» Prompt
The answer must be an exact copy of every entry.

== Exercise material ==

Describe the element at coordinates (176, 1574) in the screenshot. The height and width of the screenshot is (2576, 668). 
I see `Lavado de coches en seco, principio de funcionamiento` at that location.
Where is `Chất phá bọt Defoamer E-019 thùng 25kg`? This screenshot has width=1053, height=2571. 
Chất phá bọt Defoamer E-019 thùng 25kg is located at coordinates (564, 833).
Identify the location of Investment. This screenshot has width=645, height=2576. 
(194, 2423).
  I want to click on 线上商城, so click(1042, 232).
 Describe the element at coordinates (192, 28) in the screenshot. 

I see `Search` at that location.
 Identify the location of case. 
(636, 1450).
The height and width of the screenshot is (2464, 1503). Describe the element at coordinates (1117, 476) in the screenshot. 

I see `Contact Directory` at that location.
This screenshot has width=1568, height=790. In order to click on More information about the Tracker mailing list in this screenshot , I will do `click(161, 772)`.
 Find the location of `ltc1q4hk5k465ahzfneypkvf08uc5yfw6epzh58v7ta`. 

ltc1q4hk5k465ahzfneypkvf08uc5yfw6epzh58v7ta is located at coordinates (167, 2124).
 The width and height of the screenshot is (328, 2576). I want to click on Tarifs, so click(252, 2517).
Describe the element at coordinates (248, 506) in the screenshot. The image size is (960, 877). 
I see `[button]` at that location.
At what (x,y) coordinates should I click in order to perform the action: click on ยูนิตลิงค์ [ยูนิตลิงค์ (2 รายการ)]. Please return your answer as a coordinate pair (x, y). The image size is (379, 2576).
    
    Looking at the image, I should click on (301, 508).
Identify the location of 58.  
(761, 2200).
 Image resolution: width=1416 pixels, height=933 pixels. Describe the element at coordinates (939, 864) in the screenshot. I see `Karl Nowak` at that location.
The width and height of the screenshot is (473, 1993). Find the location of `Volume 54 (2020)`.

===

» Answer to the problem
Describe the element at coordinates (176, 1574) in the screenshot. The height and width of the screenshot is (2576, 668). 
I see `Lavado de coches en seco, principio de funcionamiento` at that location.
Where is `Chất phá bọt Defoamer E-019 thùng 25kg`? This screenshot has width=1053, height=2571. 
Chất phá bọt Defoamer E-019 thùng 25kg is located at coordinates (564, 833).
Identify the location of Investment. This screenshot has width=645, height=2576. 
(194, 2423).
  I want to click on 线上商城, so click(1042, 232).
 Describe the element at coordinates (192, 28) in the screenshot. 

I see `Search` at that location.
 Identify the location of case. 
(636, 1450).
The height and width of the screenshot is (2464, 1503). Describe the element at coordinates (1117, 476) in the screenshot. 

I see `Contact Directory` at that location.
This screenshot has width=1568, height=790. In order to click on More information about the Tracker mailing list in this screenshot , I will do `click(161, 772)`.
 Find the location of `ltc1q4hk5k465ahzfneypkvf08uc5yfw6epzh58v7ta`. 

ltc1q4hk5k465ahzfneypkvf08uc5yfw6epzh58v7ta is located at coordinates (167, 2124).
 The width and height of the screenshot is (328, 2576). I want to click on Tarifs, so click(252, 2517).
Describe the element at coordinates (248, 506) in the screenshot. The image size is (960, 877). 
I see `[button]` at that location.
At what (x,y) coordinates should I click in order to perform the action: click on ยูนิตลิงค์ [ยูนิตลิงค์ (2 รายการ)]. Please return your answer as a coordinate pair (x, y). The image size is (379, 2576).
    
    Looking at the image, I should click on (301, 508).
Identify the location of 58.  
(761, 2200).
 Image resolution: width=1416 pixels, height=933 pixels. Describe the element at coordinates (939, 864) in the screenshot. I see `Karl Nowak` at that location.
The width and height of the screenshot is (473, 1993). Find the location of `Volume 54 (2020)`.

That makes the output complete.